■ **Data shown**:
# # # # # # #
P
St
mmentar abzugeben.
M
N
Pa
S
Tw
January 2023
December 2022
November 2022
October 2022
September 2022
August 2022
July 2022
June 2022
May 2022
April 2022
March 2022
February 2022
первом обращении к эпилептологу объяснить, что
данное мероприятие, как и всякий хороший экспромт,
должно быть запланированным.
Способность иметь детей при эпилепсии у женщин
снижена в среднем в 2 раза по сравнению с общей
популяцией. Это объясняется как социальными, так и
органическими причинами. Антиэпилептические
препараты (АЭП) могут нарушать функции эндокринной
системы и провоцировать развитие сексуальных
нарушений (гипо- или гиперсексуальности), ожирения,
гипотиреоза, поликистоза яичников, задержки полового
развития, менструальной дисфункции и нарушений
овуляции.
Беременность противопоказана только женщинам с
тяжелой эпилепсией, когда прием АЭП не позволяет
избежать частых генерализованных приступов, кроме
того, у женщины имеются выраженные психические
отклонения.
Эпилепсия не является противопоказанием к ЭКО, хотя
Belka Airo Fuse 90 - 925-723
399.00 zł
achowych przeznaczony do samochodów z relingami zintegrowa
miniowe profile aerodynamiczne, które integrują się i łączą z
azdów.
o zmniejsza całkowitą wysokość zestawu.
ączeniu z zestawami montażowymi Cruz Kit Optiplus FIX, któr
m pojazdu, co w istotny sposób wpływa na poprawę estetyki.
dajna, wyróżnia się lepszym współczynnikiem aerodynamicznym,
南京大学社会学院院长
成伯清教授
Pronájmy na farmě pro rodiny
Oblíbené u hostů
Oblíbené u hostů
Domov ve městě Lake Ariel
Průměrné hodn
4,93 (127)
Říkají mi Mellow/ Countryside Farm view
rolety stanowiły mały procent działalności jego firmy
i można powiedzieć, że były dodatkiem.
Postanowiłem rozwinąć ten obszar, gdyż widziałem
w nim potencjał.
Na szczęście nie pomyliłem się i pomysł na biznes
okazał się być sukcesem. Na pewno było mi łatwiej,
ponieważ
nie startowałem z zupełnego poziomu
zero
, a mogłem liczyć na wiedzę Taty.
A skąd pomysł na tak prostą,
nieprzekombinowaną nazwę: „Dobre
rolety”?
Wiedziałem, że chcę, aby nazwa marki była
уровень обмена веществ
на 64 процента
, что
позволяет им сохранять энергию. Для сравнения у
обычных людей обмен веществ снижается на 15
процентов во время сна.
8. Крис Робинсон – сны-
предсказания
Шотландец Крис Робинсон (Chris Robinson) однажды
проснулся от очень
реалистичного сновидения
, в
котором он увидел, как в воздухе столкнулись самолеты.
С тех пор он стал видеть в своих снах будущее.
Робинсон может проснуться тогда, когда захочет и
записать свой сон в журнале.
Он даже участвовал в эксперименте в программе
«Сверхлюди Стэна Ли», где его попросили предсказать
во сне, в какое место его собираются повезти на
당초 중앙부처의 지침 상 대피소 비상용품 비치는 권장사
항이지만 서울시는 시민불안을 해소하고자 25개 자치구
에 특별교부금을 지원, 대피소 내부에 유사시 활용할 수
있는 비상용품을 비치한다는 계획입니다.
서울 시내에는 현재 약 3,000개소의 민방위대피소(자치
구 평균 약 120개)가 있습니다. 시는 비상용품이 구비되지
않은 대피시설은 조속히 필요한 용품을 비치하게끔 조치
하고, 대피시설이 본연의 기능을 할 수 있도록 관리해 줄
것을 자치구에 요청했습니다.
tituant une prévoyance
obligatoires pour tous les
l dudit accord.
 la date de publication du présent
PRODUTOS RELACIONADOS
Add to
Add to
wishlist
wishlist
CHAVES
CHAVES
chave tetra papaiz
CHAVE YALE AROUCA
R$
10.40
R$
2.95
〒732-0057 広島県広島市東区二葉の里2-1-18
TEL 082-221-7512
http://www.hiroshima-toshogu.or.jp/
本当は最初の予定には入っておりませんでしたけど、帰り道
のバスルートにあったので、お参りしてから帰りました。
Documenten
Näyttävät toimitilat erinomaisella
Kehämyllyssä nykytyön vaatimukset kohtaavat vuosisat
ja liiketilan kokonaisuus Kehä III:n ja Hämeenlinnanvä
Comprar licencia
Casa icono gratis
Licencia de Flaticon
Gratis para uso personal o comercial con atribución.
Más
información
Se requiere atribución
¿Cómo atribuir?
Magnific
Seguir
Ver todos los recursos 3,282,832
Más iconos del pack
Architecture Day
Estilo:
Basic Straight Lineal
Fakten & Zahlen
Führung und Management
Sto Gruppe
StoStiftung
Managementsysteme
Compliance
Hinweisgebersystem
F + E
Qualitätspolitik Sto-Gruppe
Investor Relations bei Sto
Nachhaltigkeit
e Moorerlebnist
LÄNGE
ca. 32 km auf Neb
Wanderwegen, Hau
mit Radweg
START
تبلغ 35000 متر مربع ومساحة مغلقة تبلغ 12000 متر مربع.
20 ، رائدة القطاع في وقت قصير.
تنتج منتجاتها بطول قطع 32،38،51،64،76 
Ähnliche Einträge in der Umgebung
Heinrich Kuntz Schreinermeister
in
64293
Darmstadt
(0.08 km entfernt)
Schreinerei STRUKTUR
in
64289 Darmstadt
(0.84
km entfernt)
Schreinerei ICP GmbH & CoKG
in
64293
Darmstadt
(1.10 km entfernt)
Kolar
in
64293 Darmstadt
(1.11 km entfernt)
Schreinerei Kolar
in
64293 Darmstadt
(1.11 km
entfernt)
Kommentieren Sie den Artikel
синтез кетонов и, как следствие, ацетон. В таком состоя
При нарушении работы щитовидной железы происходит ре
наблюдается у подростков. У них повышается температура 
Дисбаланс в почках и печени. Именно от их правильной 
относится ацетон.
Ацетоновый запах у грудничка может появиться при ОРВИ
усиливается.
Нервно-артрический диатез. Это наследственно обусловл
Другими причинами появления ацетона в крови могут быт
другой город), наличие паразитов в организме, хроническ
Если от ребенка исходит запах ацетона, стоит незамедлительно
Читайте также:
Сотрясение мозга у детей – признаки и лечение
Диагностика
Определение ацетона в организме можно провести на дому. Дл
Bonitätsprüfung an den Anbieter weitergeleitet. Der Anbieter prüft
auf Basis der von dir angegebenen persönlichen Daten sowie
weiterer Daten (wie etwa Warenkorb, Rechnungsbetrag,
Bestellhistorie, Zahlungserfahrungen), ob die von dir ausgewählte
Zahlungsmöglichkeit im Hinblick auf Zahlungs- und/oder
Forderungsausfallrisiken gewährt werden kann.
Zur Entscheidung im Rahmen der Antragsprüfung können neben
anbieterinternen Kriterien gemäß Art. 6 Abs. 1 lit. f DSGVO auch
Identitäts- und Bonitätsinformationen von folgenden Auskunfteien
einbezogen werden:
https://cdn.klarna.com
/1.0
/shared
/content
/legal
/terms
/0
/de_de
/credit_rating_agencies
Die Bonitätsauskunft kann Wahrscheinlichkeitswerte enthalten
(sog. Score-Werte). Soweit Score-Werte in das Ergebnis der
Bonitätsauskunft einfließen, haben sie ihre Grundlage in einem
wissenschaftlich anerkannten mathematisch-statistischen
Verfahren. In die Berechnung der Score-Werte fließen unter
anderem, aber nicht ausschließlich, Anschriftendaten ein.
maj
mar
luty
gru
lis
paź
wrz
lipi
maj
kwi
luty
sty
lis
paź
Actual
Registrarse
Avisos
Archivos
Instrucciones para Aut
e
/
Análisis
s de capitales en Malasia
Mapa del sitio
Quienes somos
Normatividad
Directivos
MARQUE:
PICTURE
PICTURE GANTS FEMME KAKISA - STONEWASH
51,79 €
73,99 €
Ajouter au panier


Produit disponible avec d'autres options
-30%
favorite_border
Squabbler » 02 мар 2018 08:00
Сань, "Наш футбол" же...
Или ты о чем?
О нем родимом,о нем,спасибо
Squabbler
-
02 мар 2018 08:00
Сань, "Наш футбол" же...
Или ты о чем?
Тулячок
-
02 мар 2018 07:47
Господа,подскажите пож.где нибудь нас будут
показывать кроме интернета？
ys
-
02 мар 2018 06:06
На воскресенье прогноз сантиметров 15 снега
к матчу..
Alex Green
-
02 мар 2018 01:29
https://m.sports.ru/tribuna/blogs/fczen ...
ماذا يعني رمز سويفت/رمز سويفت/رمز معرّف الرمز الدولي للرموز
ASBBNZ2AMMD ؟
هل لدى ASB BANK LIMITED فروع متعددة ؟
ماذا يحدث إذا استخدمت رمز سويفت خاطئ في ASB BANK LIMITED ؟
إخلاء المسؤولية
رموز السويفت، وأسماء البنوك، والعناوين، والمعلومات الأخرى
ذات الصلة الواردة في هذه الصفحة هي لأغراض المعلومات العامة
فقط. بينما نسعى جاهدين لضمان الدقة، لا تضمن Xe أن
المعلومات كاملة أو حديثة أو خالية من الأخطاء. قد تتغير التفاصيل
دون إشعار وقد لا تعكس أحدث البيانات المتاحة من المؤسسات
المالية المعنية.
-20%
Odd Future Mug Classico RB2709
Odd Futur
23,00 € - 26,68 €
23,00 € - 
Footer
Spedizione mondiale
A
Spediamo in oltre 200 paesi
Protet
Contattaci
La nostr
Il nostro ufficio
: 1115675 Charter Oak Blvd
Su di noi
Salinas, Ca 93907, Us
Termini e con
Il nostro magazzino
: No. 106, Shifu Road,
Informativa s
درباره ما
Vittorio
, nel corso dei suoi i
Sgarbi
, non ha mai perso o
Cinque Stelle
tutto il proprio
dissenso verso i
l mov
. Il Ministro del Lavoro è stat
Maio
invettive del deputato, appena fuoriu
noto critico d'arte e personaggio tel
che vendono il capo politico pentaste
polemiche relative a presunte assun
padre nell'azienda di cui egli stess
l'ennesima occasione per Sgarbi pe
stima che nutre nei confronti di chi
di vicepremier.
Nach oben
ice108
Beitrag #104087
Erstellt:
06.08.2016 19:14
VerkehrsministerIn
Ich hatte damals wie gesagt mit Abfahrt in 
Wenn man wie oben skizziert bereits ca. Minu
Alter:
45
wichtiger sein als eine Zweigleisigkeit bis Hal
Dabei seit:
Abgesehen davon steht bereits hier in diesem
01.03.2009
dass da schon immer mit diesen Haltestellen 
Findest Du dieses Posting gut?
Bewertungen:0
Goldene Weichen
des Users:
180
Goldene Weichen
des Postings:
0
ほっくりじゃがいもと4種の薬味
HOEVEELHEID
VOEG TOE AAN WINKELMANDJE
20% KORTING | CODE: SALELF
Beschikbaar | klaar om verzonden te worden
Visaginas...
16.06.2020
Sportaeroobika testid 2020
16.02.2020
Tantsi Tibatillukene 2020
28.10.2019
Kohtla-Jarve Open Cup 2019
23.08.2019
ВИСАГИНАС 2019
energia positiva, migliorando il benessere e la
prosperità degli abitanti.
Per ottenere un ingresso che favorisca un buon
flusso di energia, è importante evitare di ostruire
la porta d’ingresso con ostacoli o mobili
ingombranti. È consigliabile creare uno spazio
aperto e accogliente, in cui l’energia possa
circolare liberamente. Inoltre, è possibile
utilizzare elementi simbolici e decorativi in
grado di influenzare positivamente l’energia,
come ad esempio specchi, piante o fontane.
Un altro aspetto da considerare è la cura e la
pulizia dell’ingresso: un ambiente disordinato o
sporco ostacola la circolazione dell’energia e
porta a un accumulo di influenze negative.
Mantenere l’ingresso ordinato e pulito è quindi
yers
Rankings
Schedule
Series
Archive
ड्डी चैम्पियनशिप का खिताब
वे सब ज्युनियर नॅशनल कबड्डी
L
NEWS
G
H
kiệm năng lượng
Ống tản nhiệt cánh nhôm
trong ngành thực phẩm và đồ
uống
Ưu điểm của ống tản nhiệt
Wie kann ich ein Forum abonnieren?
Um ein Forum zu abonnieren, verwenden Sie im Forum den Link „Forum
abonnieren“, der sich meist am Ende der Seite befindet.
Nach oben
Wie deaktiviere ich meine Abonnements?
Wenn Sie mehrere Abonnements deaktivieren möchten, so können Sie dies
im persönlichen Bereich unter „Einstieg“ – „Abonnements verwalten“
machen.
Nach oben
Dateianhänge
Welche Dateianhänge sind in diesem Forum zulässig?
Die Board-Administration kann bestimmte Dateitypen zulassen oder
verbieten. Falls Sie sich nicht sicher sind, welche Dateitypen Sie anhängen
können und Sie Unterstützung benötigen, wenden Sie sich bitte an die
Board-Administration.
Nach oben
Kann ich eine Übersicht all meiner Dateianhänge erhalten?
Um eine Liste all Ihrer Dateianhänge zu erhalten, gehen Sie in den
# # # # # # #
Every line in the data above that includes the word "запах" should be copied.

■ **Task result**:
Ацетоновый запах у грудничка может появиться при ОРВИ
Если от ребенка исходит запах ацетона, стоит незамедлительно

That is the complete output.